Open-source

Our lab has led and participated in the development of several open-source toolkits, projects, and datasets. Some selected ones are listed below.

Softwares


ESPnet is an end-to-end speech processing toolkit, with a broad coverage of speech recognition, text-to-speech, speech enhancement/separation, and speech translation. ESPnet uses pytorch as a main deep learning engine, and also follows Kaldi style data processing, feature extraction/format, and recipes to provide a complete setup for speech recognition and other speech processing experiments.

Kaldi is a toolkit for speech recognition written in C++ and licensed under the Apache License v2.0. Kaldi is intended for use by speech recognition researchers.

This is an open source toolkit called s3prl, which stands for Self-Supervised Speech Pre-training and Representation Learning. Self-supervised speech pre-trained models are called upstream in this toolkit, and are utilized in various downstream tasks.
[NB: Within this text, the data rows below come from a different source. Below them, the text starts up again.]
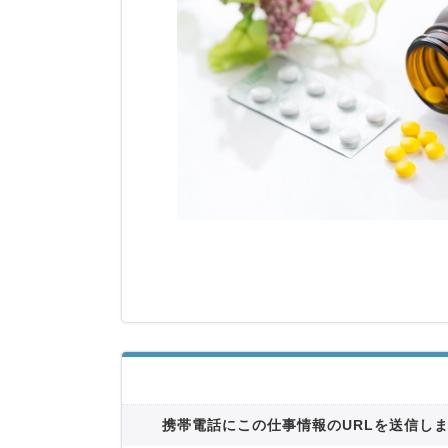
携帯電話にこの仕事情報のURLを送信し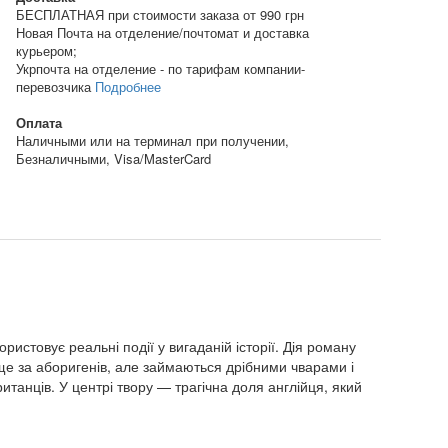
БЕСПЛАТНАЯ при стоимости заказа от 990 грн
Новая Почта на отделение/почтомат и доставка
курьером;
Укрпочта на отделение - по тарифам компании-
перевозчика
Подробнее
Оплата
Наличными или на терминал при получении,
Безналичными, Visa/MasterCard
ристовує реальні події у вигаданій історії. Дія роману
вище за аборигенів, але займаються дрібними чварами і
танців. У центрі твору — трагічна доля англійця, який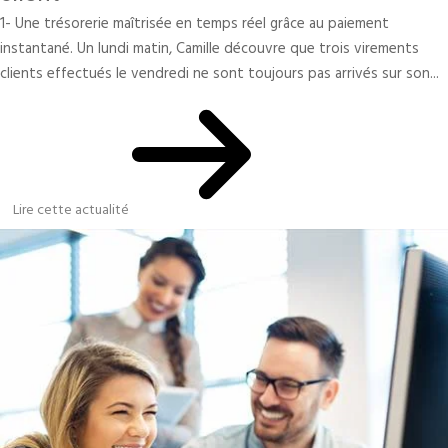
1- Une trésorerie maîtrisée en temps réel grâce au paiement
instantané. Un lundi matin, Camille découvre que trois virements
clients effectués le vendredi ne sont toujours pas arrivés sur son...
Lire cette actualité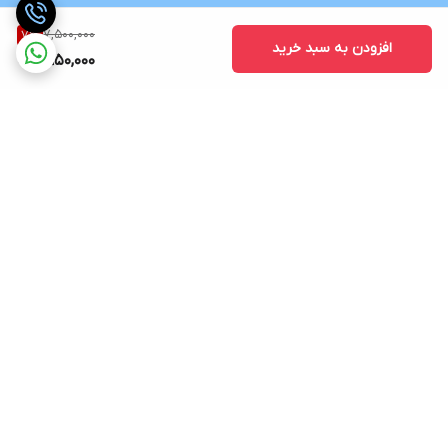
7,500,000
7
%
افزودن به سبد خرید
6,950,000
برگشت به بالا
ارسال رایگان در شهر کرج
پشتیبانی ۲۴ ساعته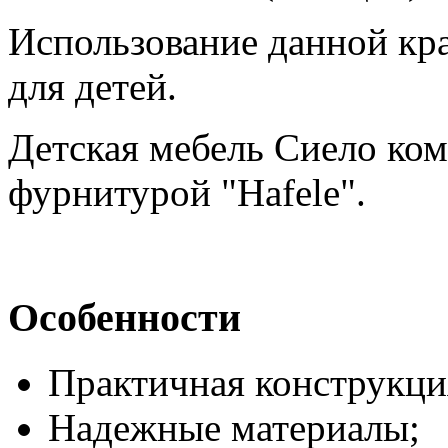
Использование данной кра
для детей.
Детская мебель Сиело ком
фурнитурой "Hafele".
Особенности
Практичная конструкци
Надежные материалы;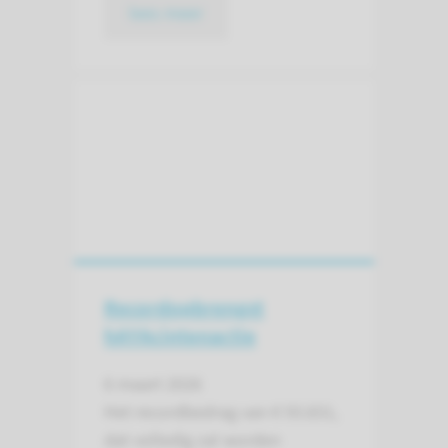
lees meer
Recordopbrengst
hAYAcintenactie
6 maart 2026
Het record­bedrag van € 93.831,
dat volledig zal worden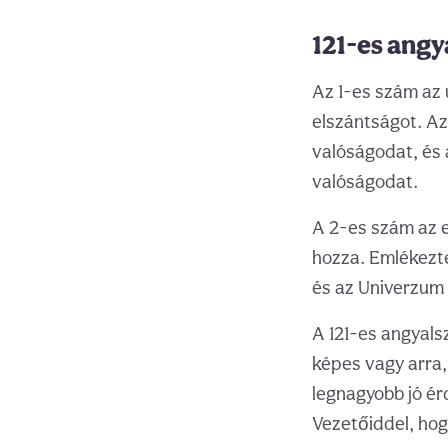
121-es angya
Az 1-es szám az ú
elszántságot. Az 
valóságodat, és 
valóságodat.
A 2-es szám az 
hozza. Emlékezte
és az Univerzum 
A 121-es angyals
képes vagy arra,
legnagyobb jó ér
Vezetőiddel, ho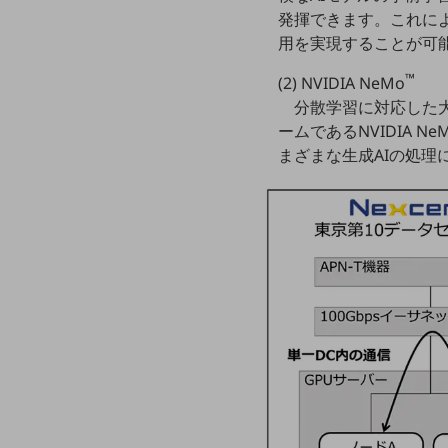
マーケティング
発揮できます。これに
業務効率化
用を実現することが可
災害対策
™
(2) NVIDIA NeMo
分散学習に対応した大
職場環境整備
ームであるNVIDIA Ne
地域共創・地方創生
まざまな生成AIの処理
セキュリティ対策
遠隔監視
顧客体験（CX）改善
自動化・省電化
人材不足解消
業種・業態で探す
業種・業態で探すTOP
自治体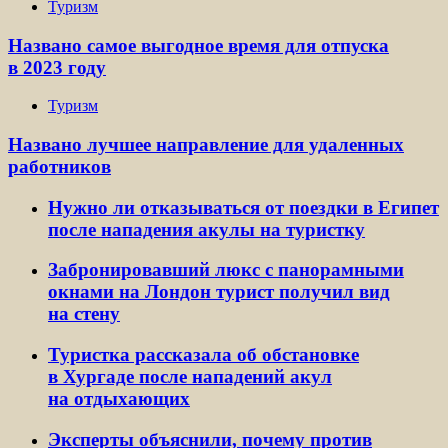
Туризм
Названо самое выгодное время для отпуска
в 2023 году
Туризм
Названо лучшее направление для удаленных
работников
Нужно ли отказываться от поездки в Египет
после нападения акулы на туристку
Забронировавший люкс с панорамными
окнами на Лондон турист получил вид
на стену
Туристка рассказала об обстановке
в Хургаде после нападений акул
на отдыхающих
Эксперты объяснили, почему против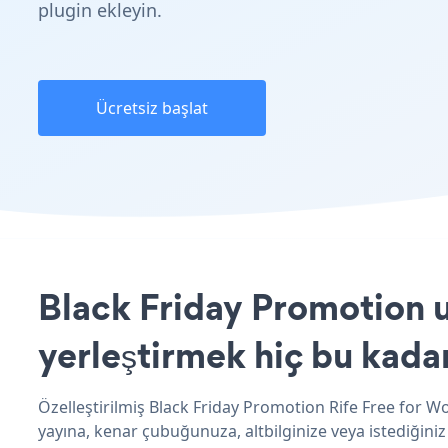
plugin ekleyin.
Ücretsiz başlat
Black Friday Promotion u
yerleştirmek hiç bu kada
Özelleştirilmiş Black Friday Promotion Rife Free for W
yayına, kenar çubuğunuza, altbilginize veya istediğiniz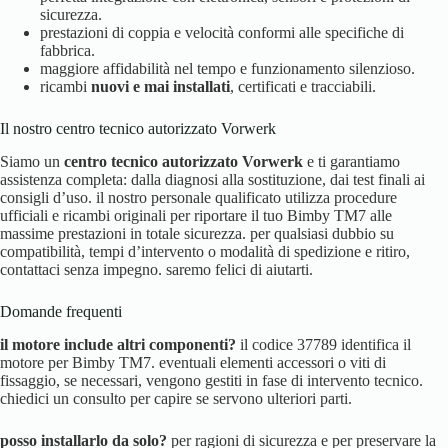
sicurezza.
prestazioni di coppia e velocità conformi alle specifiche di
fabbrica.
maggiore affidabilità nel tempo e funzionamento silenzioso.
ricambi
nuovi e mai installati
, certificati e tracciabili.
Il nostro centro tecnico autorizzato Vorwerk
Siamo un
centro tecnico autorizzato Vorwerk
e ti garantiamo
assistenza completa: dalla diagnosi alla sostituzione, dai test finali ai
consigli d’uso. il nostro personale qualificato utilizza procedure
ufficiali e ricambi originali per riportare il tuo Bimby TM7 alle
massime prestazioni in totale sicurezza. per qualsiasi dubbio su
compatibilità, tempi d’intervento o modalità di spedizione e ritiro,
contattaci senza impegno. saremo felici di aiutarti.
Domande frequenti
il motore include altri componenti?
il codice 37789 identifica il
motore per Bimby TM7. eventuali elementi accessori o viti di
fissaggio, se necessari, vengono gestiti in fase di intervento tecnico.
chiedici un consulto per capire se servono ulteriori parti.
posso installarlo da solo?
per ragioni di sicurezza e per preservare la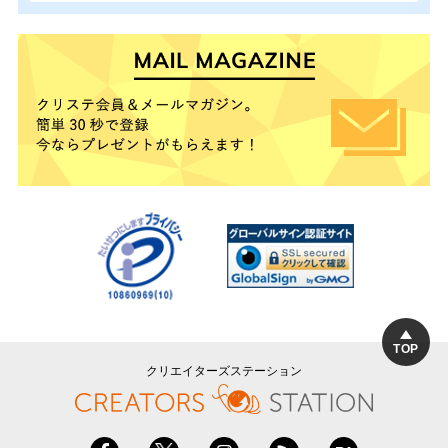
TOP
クリエイターズステーション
Espresso is an open-source, modular, extensible end-to-end neural automatic speech recognition (ASR) toolkit based on the deep learning library PyTorch and the popular neural machine translation toolkit fairseq. Espresso supports distributed training across GPUs and computing nodes, and features various decoding approaches commonly employed in ASR, including look-ahead word-based language model fusion, for which a fast, parallelized decoder is implemented.
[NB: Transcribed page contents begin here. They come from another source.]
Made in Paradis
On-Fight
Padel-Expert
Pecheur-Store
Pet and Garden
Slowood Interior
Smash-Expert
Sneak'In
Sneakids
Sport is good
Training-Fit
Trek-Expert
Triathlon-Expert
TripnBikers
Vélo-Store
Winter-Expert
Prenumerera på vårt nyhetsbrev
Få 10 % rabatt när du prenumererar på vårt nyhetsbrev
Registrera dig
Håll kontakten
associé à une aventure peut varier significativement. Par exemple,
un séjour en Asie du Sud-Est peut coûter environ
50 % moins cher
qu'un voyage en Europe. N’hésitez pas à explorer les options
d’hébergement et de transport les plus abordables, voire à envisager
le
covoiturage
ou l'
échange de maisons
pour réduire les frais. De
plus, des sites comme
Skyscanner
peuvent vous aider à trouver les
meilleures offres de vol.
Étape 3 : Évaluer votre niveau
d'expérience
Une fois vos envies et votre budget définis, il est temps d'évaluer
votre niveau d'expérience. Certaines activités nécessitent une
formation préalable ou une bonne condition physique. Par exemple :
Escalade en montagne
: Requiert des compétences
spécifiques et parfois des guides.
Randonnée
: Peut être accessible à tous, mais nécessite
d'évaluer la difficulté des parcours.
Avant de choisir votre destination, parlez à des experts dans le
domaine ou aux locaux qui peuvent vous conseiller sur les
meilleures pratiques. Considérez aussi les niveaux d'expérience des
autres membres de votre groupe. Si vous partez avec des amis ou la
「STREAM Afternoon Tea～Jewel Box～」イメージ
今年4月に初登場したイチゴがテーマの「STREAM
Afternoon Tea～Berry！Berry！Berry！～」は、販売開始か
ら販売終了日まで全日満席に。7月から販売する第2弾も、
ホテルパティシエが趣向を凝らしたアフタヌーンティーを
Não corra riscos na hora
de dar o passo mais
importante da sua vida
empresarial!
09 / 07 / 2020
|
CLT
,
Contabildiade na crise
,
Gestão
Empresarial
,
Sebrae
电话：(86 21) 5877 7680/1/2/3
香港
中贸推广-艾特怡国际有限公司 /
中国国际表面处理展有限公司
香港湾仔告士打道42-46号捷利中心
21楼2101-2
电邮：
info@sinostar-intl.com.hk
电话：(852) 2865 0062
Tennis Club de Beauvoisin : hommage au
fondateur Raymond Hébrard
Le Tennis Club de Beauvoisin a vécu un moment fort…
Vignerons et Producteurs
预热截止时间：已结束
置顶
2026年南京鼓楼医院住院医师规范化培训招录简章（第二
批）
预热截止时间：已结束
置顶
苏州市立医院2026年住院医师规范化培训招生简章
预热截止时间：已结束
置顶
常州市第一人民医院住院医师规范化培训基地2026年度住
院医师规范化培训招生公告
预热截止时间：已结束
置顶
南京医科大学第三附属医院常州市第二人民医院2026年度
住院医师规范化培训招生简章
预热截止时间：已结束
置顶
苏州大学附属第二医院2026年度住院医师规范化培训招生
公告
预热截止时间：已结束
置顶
Muskits is an open-source music processing toolkit, currently focus on benchmarking the end-to-end singing voice synthesis and expect to extend more tasks in the future. Muskit employs pytorch as a deep learning engine and also follows ESPnet and Kaldi style data processing, and recipes to provide a complete setup for various music processing experiments.

Projects


OWSM Open Whisper-style Speech Models (OWSM, pronounced as "awesome") are a series of speech foundation models developed by WAVLab at Carnegie Mellon University. We reproduce Whisper-style training using publicly available data and our open-source toolkit ESPnet. By publicly releasing data preparation scripts, training and inference code, pre-trained model weights and training logs, we aim to promote transparency and open science in large-scale speech pre-training.

Datasets


Following the success of the 1st, 2nd, 3rd, 4th and 5th CHiME challenges, we are pleased to announce the 6th CHiME Speech Separation and Recognition Challenge (CHiME-6). The new challenge will consider distant multi-microphone conversational speech diarization and recognition in everyday home environments. Speech material was elicited using a dinner party scenario with efforts taken to capture data that is representative of natural conversational speech.
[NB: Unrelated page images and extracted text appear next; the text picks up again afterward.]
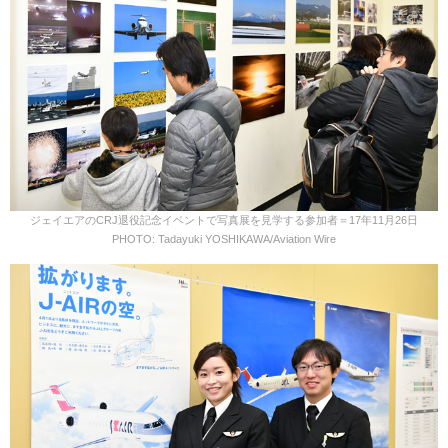
ジェイエアのCRJ退役記念イベントで写真展を見学する参加者＝17年11月26日
PHOTO: Tadayuki YOSHIKAWA/Aviation Wire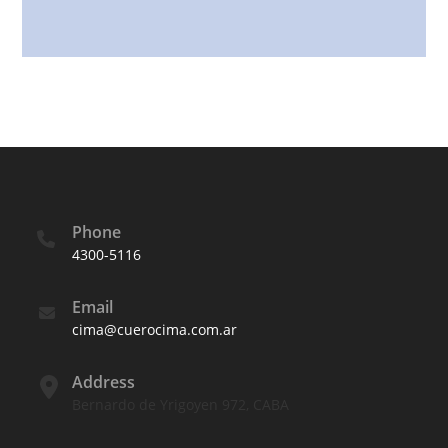
Phone
4300-5116
Email
cima@cuerocima.com.ar
Address
Bernardo de Yrigoyen 972, CABA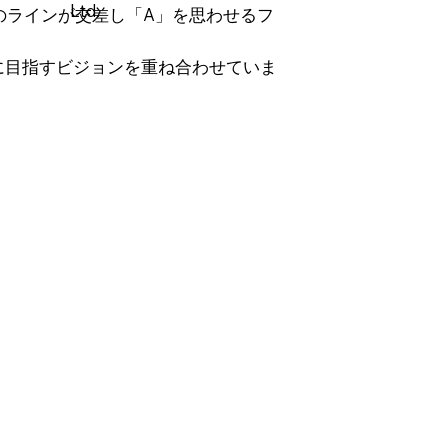
Ltd.
のラインが交差し「A」を思わせるフ
三社が共に目指すビジョンを重ね合わせていま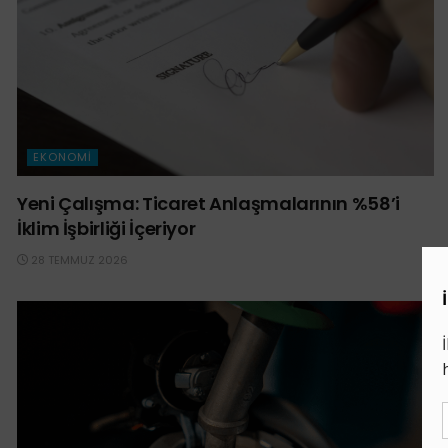
EKONOMI
Yeni Çalışma: Ticaret Anlaşmalarının %58’i
İklim İşbirliği İçeriyor
28 TEMMUZ 2026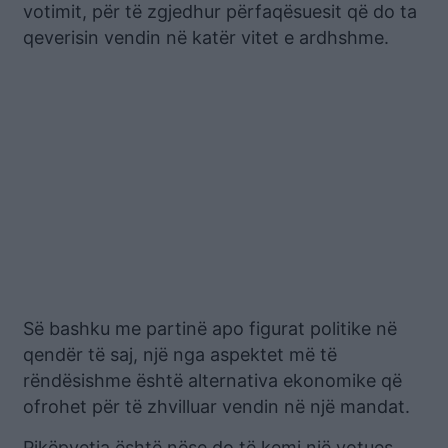
votimit, për të zgjedhur përfaqësuesit që do ta
qeverisin vendin në katër vitet e ardhshme.
Së bashku me partinë apo figurat politike në
qendër të saj, një nga aspektet më të
rëndësishme është alternativa ekonomike që
ofrohet për të zhvilluar vendin në një mandat.
Pikëpyetja është nëse do të kemi një votues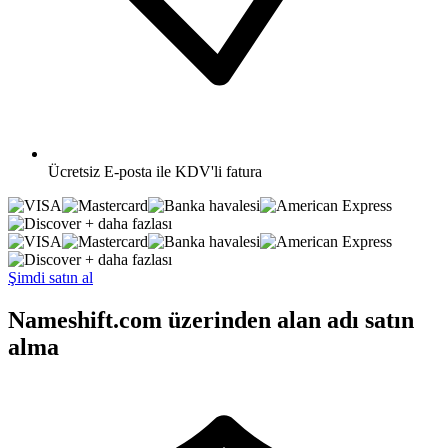
Ücretsiz
E-posta ile KDV'li fatura
+ daha fazlası
+ daha fazlası
Şimdi satın al
Nameshift.com üzerinden alan adı satın
alma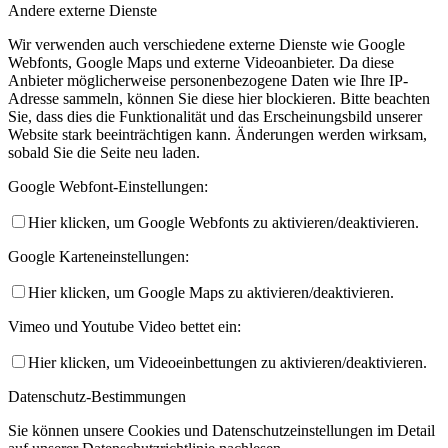
Andere externe Dienste
Wir verwenden auch verschiedene externe Dienste wie Google
Webfonts, Google Maps und externe Videoanbieter. Da diese
Anbieter möglicherweise personenbezogene Daten wie Ihre IP-
Adresse sammeln, können Sie diese hier blockieren. Bitte beachten
Sie, dass dies die Funktionalität und das Erscheinungsbild unserer
Website stark beeinträchtigen kann. Änderungen werden wirksam,
sobald Sie die Seite neu laden.
Google Webfont-Einstellungen:
Hier klicken, um Google Webfonts zu aktivieren/deaktivieren.
Google Karteneinstellungen:
Hier klicken, um Google Maps zu aktivieren/deaktivieren.
Vimeo und Youtube Video bettet ein:
Hier klicken, um Videoeinbettungen zu aktivieren/deaktivieren.
Datenschutz-Bestimmungen
Sie können unsere Cookies und Datenschutzeinstellungen im Detail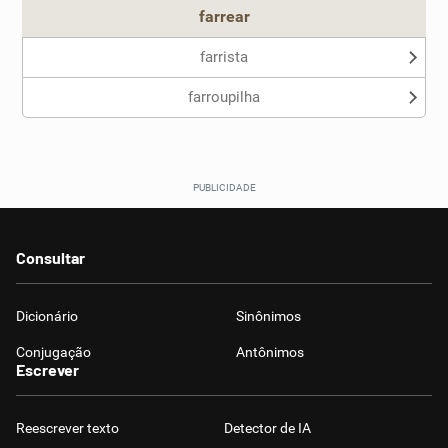
farrear
farrista
farroupilha
Consultar
Dicionário
Sinônimos
Conjugação
Antônimos
Escrever
Reescrever texto
Detector de IA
AVSR (MIPS2021) Audio-Visual Speech Recognition (AVSR) corpus of MISP2021 challenge, a large-scale audio-visual Chinese conversational corpus consisting of 141h audio and video data collected by far/middle/near microphones and far/middle cameras in 34 real-home TV rooms. To our best knowledge, our corpus is the first distant multi-microphone conversational Chinese audio-visual corpus and the first large vocabulary continuous Chinese lip-reading dataset in the adverse home-tv scenario.

AVWWS (MIPS2021) Audio-Visual Wake Word Spotting (AVWWS) concerns the identification of predefined wake word(s) in utterances. ‘1’ indicates that the sample contains wake word, and ‘0’ indicates the opposite. For more information, please refer to the MISP Challenge task 1 description.

SPGISpeech SPGISpeech is a corpus of 5,000 hours of professionally-transcribed financial audio. In contrast to previous transcription datasets, SPGISpeech contains a broad cross-section of L1 and L2 English accents, strongly varying audio quality, and both spontaneous and narrated speech. The transcripts have each been cross-checked by multiple professional editors for high accuracy and are fully formatted, including capitalization, punctuation, and denormalization of non-standard words.

GigaSpeech GigaSpeech is an evolving, multi-domain English speech recognition corpus with 10,000 hours of high quality labeled audio suitable for supervised training, and 40,000 hours of total audio suitable for semi-supervised and unsupervised training.

ASR corpus for endangered language documentation (Yoloxóchitl Mixtec) Substantive material of Yoloxóchitl Mixtec speech corpus (Glottocode: yolo1241 | ISO 639-3 = xty) presented here was brought together over ten years by Jonathan D. Amith (PI) and Rey Castillo García, a native speaker linguist from the community of Yoloxóchitl. The corpus is designed for ASR research in endangered language documentation.

ASR and ST corpus for endangered language documentation (Puebla Nahuatl) The substantive material of Puebla Nahuatl speech corpus was gathered over ten years by Jonathan D. Amith (PI) and a team of native-speaker colleagues who have participated in the project for many years, one from its inception in 2009. The corpus is designed for ASR & MT research in endangered language documentation.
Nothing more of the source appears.